Many ultra runners agree that finishing an ultra is as much, if not more, a mental undertaking as a physical one. According to O’Grady, “being in good running shape isn’t enough—you have to be prepared mentally.” She suggests “doing some long runs when you are already tired to get the feeling of pushing through when you don’t feel like it.” While marathons certainly can throw challenges at you, knowing you have six or 10 miles left is often a number you can wrap your brain around. Tell yourself that you have 20 or 30 more miles, and it’s a whole new kind of mental challenge. Many ultra runners employ a variety of techniques to help them cross the finish line, like visualization, relaxation, goal setting, positive affirmations and avoiding negative talk. Shura-Dervin uses mantras and often will repeat phrases like, “next aid station” or “hurts so good” to keep herself moving, what ultra runners call “relentless forward motion.” Ultimately, though, she says what helped her most was learning how to enjoy the journey as much or more than the outcome.

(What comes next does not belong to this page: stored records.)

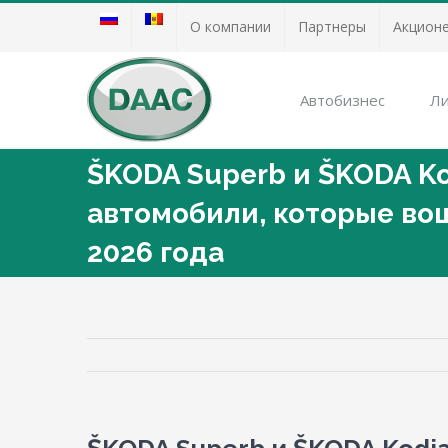
О компании
Партнеры
Акцион
Автобизнес
Ли
ŠKODA Superb и ŠKODA K
автомобили, которые во
2026 года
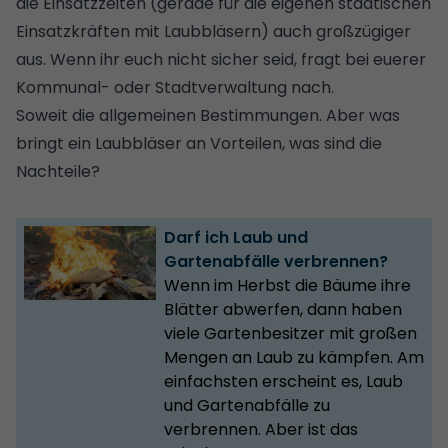
die Einsatzzeiten (gerade für die eigenen städtischen
Einsatzkräften mit Laubbläsern) auch großzügiger
aus. Wenn ihr euch nicht sicher seid, fragt bei euerer
Kommunal- oder Stadtverwaltung nach.
Soweit die allgemeinen Bestimmungen. Aber was
bringt ein Laubbläser an Vorteilen, was sind die
Nachteile?
Darf ich Laub und
Gartenabfälle verbrennen?
Wenn im Herbst die Bäume ihre
Blätter abwerfen, dann haben
viele Gartenbesitzer mit großen
Mengen an Laub zu kämpfen. Am
einfachsten erscheint es, Laub
und Gartenabfälle zu
verbrennen. Aber ist das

RUNNING ON TRAILS AND AT NIGHT
Marathons are typically road events, while most ultras are held on trails. You certainly can find ultras on a 400-meter track or road-like conditions, but trails are the main host of these endurance events. Shura-Dervin recommends that newbies should start logging some miles on the trails right away. Learning how to navigate roots, mud and overhanging branches is essential. Expect your pace to be slower, and don’t let that discourage you. Many trail runners will focus on time rather than miles when out on the trails. Also, night running is often part of the ultra adventure. Fifty milers may start before the sun rises and finish after the sun has set. In a 100 miler, you can guarantee covering miles in the dark. While some recommend practicing a bit of running at night, most agree that there is no real way to train for this. As you can imagine, fatigue is often multiplied while running for hours in the dark. O’Grady suggests pacing a runner through the night portion of an ultra to get a feel for the experience. Even if you don’t get in any night running, make sure to test flashlights and headlamps that you plan to use on race day.
Within the ultra running community, less is considered more. The rewards of an ultra are often internal rather than external. There are things that you learn about yourself that can only be learned hours into a demanding physical effort. Self-reflection is pretty much a given when you are out there for that length of time. “You learn that your own limits are far beyond what you ever imagined,” O’Grady says. “You have the satisfaction of doing things you never thought you could do.” If you think a marathon is life changing, wait until you complete an ultra.
Christine Hinton is a Road Runners Club of America certified coach and fitness expert. A competitive runner herself, she has been coaching beginners through elites for 10 years.